Longmeadow Select Board approves $80M budget, ponders co-responder program

March 29, 2023 | Sarah Heinonen
sheinonen@thereminder.com

LONGMEADOW — Before a March 20 vote on the $80.82 million budget for fiscal year 2024, interim Finance Director Paul Pasterczyk reviewed with the Longmeadow Select Board the changes since the last time the budget had been analyzed. He said the state had originally omitted about $60,000 in exemption reimbursements. Of this additional revenue, $14,000 was added to the line item for code enforcement officers, bringing its total to $64,000. The remaining $46,000 will be included in a spring Town Meeting warrant article for wage settlements.

Select Board member Mark Gold said Gov. Maura Healey’s supplemental budget will increase the payment for Longmeadow Public Schools’ special education to offset an increase in the state-determined out-of-district placement tuition costs. He asked how the town might retrieve money for taxpayers, considering the town funded the district’s special education needs through taxes.

Pasterczyk said the money will likely be distributed directly to the district through the state’s special education reimbursement mechanism known as the circuit breaker. The town could revise the budget at the fall Town Meeting or ask the committee to return the money at the end of the fiscal year.

Select Board member Thomas Lachiusa noted that the district has often returned unspent funds back to the town, particularly prior to the coronavirus pandemic, calling the school department “pretty upfront.”

Gold said he was concerned residents would be overtaxed. When asked by Lachiusa, Pasterczyk said if the supplemental budget provided $100,000 to the district, a number Gold had suggested, it would amount to 4 cents per taxpayer. Gold pointed out that once taxed that money, the 4 cents would be a permanent part of the tax base.

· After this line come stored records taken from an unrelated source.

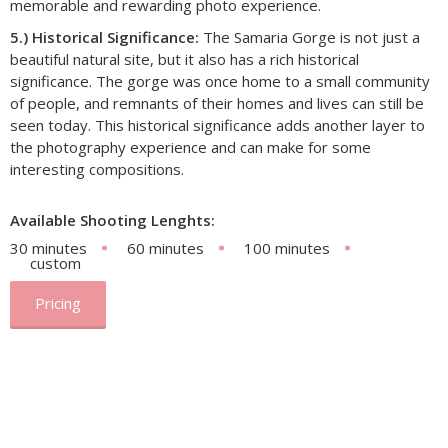
memorable and rewarding photo experience.
5.) Historical Significance:
The Samaria Gorge is not just a
beautiful natural site, but it also has a rich historical
significance. The gorge was once home to a small community
of people, and remnants of their homes and lives can still be
seen today. This historical significance adds another layer to
the photography experience and can make for some
interesting compositions.
Available Shooting Lenghts:
30 minutes
60 minutes
100 minutes
custom
Pricing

The FY24 budget was approved and will be included on the fall Town Meeting warrant.

The board also approved the $2.34 million capital planning budget, including a $25,000 increase to the $100,000 project development line item to provide for guardrail installation as well as paving.

Assistant Town Manager Corrin Meise-Munns informed the board that the Longmeadow Police

Department would be the lead community in a partnership with the East Longmeadow Police Department to implement the Mental Health Jail/Arrest Diversion Program. The grant-funded program provides a “co-responder” from the Center for Human Development, a local nonprofit specializing in mental health care. The co-responding clinicians would “assist officers at the onset of a call” involving a mental health crisis, said Meise-Munns. The program is intended to divert people in crisis to mental or behavioral health providers, rather than being arrested or brought to jail. Meise-Munns said the program’s success would be measured by the number of future emergency calls involving the individual in crisis and reductions in transport to the emergency department.

Lachiusa said there are times when “out-of-control” people need to be handcuffed and other times de-escalation of a situation works.

Select Board member Vineeth Hemavathi asked if the clinician would be physically embedded with the responding officers or if they would only be available via phone. Meise-Munns said she was unsure but would find out provide that information in the future.